Warner Bros. will no longer provide physical discs to Blockbuster, sources confirm to Variety. That suggests the retail chain will have to buy discs in order to continue providing day-and-date titles. Other studios, including Fox and Universal, are expected to follow suit.

Blockbuster had been touting the exception to the 28-day delay in its marketing materials as an advantage over competitors. The company renewed its exclusion from the delay with the studio in October 2010.

The cost of buying discs rather than getting them discounted from the studio will now weigh on Blockbuster’s bottom line as well as that of Dish Network, which purchased the rental chain earlier this year.

The discount on inventory was a key factor in getting Netflix and Redbox to agree to the 28-day window.

Ironically, Blockbuster had a 28-day delay on new DVD and Blu-ray discs available through its Blockbuster Express kiosks, operated by NCR, that makes films available for rent for $1 a day. NCR began a major rollout of the blue rental boxes last year to compete with Redbox and create a much-needed revenue stream for Blockbuster, which was in the midst of a Chapter 11 bankruptcy proceeding. NCR licenses the Blockbuster brand from the rental chain.

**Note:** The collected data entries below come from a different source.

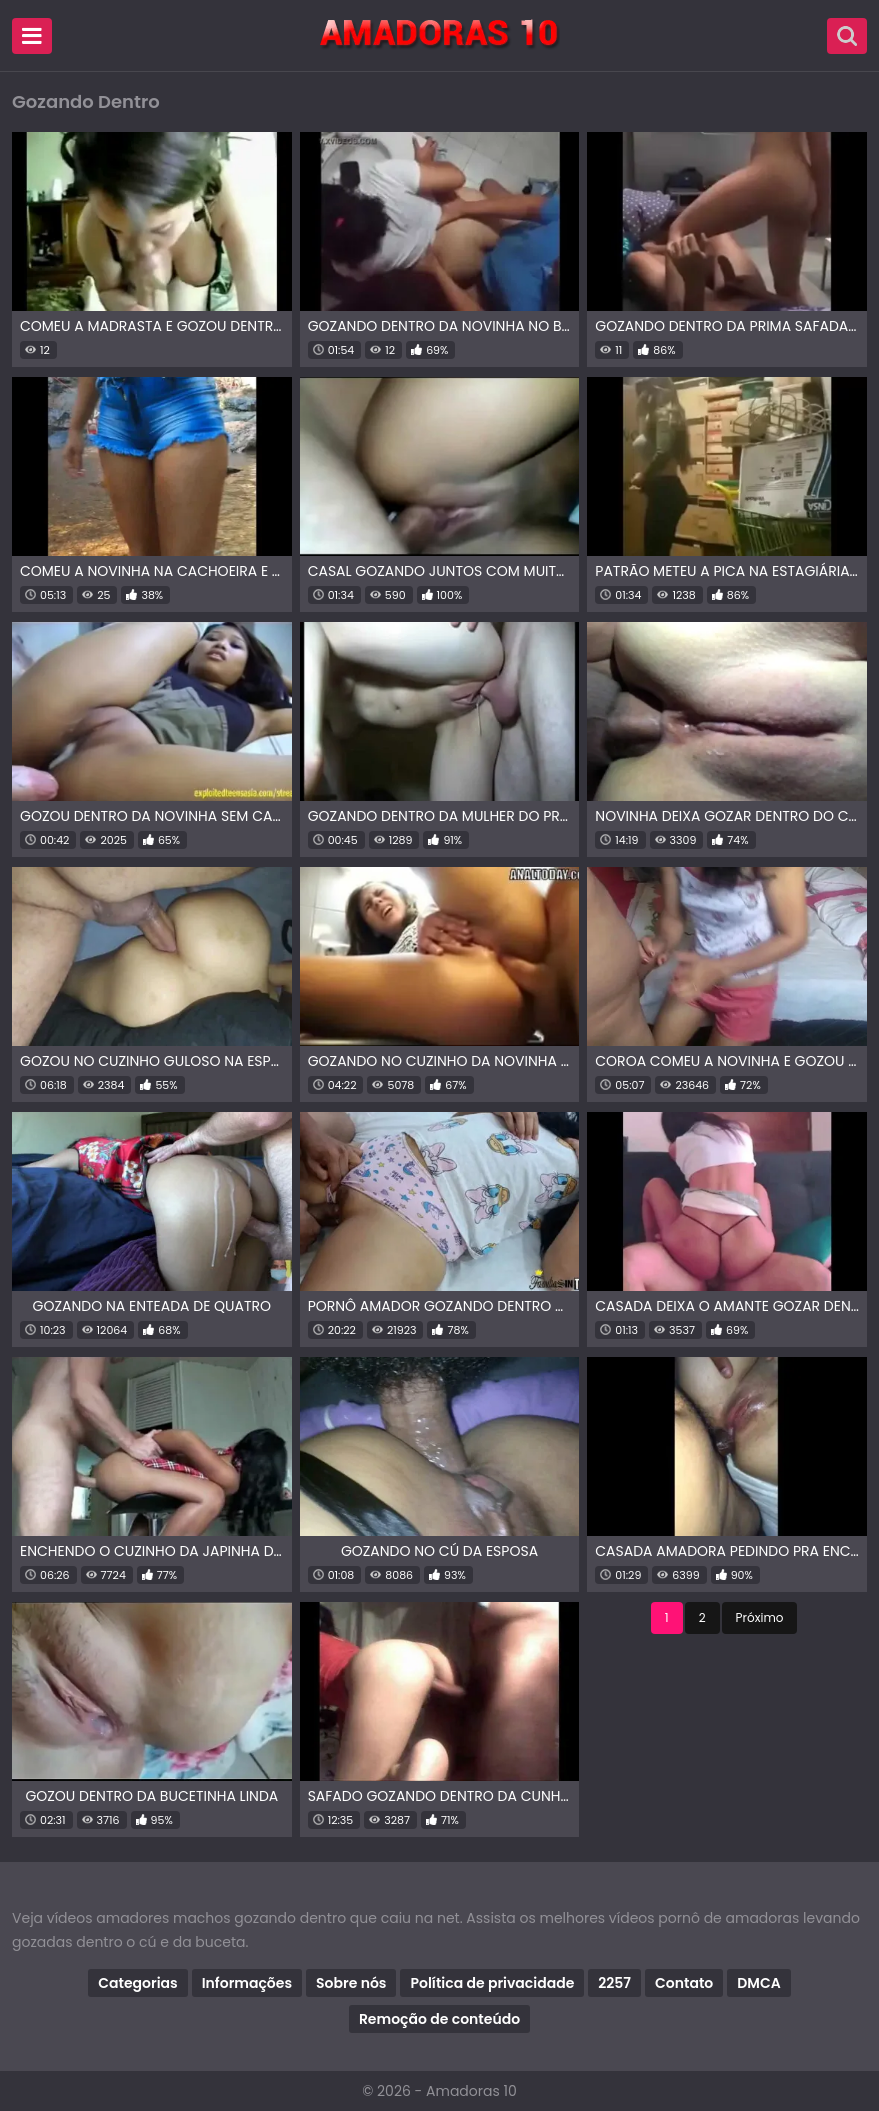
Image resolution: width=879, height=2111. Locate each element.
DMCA (758, 1983)
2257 (614, 1983)
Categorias (137, 1983)
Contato (684, 1983)
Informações (247, 1983)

The crackdown on availability of Blockbuster’s rental titles comes as the major studios are re-emphasizing the value of owning DVDs via UltraViolet, a cloud-based system recently deployed for select titles that is set up to encourage purchasing movies, including WB’s “Green Lantern” and “Horrible Bosses.”

The 28-day delay is the way many majors give consumers the opportunity to purchase films before they can rent it because the former transaction drives higher profit margins. Reps for Warner Bros. and Dish declined to comment.